The young man inserted the first disc into a slot on the laptop and began scrolling through aerial images of a mountain stronghold, adjusting color and contrast.

Conch came around from her seat opposite the door and shook hands warmly with Congreve, then, very professionally, with Hawke. She held his eyes a moment too long and Alex squeezed her hand gently before releasing it.

“Hello, heartbreaker,” she whispered.

“Hey, good-looking,” Hawke said under his breath.

“You have everything you need? Tough audience.”

“Yes, one hopes, thank you.”

After the secretary had made the more formal introductions, Alex and Ambrose took two empty chairs to her left. The seat opposite the fireplace was always, Alex knew, reserved for the PM. The chair beside that was being held for the American president.

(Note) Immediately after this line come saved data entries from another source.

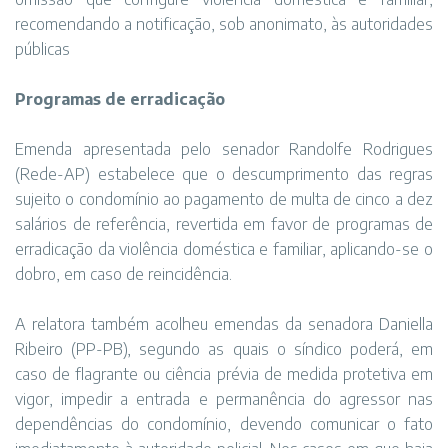
recomendando a notificação, sob anonimato, às autoridades
públicas
Programas de erradicação
Emenda apresentada pelo senador Randolfe Rodrigues
(Rede-AP) estabelece que o descumprimento das regras
sujeito o condomínio ao pagamento de multa de cinco a dez
salários de referência, revertida em favor de programas de
erradicação da violência doméstica e familiar, aplicando-se o
dobro, em caso de reincidência.
A relatora também acolheu emendas da senadora Daniella
Ribeiro (PP-PB), segundo as quais o síndico poderá, em
caso de flagrante ou ciência prévia de medida protetiva em
vigor, impedir a entrada e permanência do agressor nas
dependências do condomínio, devendo comunicar o fato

“Let’s get started,” Conch said, remaining on her feet. “My boss will be here in a few minutes, but he told me to go ahead. He already knows what I’m going to say. Slide, please.”

On all three screens was a picture of an object very closely resembling an American-style football.

There were a few stifled chuckles and some not so sotto voce murmuring up and down the length of the table. Hawke heard his name mentioned. Something about his having handed over the wrong slides.

“Looks like a goddamn football to me,” said a four-star general with a heavy Texas drawl, and there was some snickering from the American contingent.

“Doesn’t it, though?” Conch said, “It’s not. It’s a linear implosion nuclear device containing a single critical mass of plutonium, or, U-233, at maximum density under normal conditions. It weighs only 10.5 kilograms and is 10.1 centimeters across. Fusion boosted, it is capable of destroying a city roughly the size of, oh, let’s just say for argument’s sake, General, Fort Worth, Texas.”

“Still looks like a football,” the general muttered.

“Dr. Bissinger?” Conch said, nodding at a rumpled old gentleman seated across the table who had his nose buried in a book.

“Sorry?”

“Linear implosion?” Conch said, smiling at him and nodding at the football on the screens. “Could you enlighten us?”

“Ah, yes-s-s-s,” the rumpled man said, getting slowly to his feet. With a quick underhand toss, he flipped a silver mock-up of the Pigskin to the startled general. “Good catch! This is the design approach known as ‘linear implosion.’ ”

Dr. H. Gerard Bissinger, the American Undersecretary for Nuclear Affairs, was a gangly bespectacled former Harvard professor. Known in Washington circles as the “Bomb Babysitter,” he was charged with knowing the precise whereabouts of every nuke on the planet.

“Slide?” Bissinger said. “In laymen’s terms, the weapon the general is holding, shown here in cross-section, is capable of being fielded with a ‘neutron bomb’ or enhanced radiation option. Simply put, the ‘linear implosion’ concept is that an elongated, or ‘football-shaped’ lower density subcritical mass of material can be compressed and deformed into a higher density spherical configuration by embedding it in a cylinder of explosives which are initiated at each end, thus squeezing the fissle mass to the center into a super-critical shape.”

“Say what?” the American general said.

“Beg pardon?” Bissinger said.

“Excuse me all to hell, Doc,” the American general said, “but if that’s layman talk, I guess I ain’t a layman. Does anybody in this room know what the hell this man said?”

Alex couldn’t help himself. With a slight cough, he took the floor and all eyes were on him.

“In a vernacular you might well understand, General,” Hawke said evenly, “Dr. Bissinger has just informed you that it’s very late in the fourth quarter and the opposing team has the ability to throw the long bomb.”

“The long bomb?” the general asked, turning the silver football in his hands.

“Precisely,” Alex Hawke said. “The ultimate ‘Hail Mary,’ as it were, General.”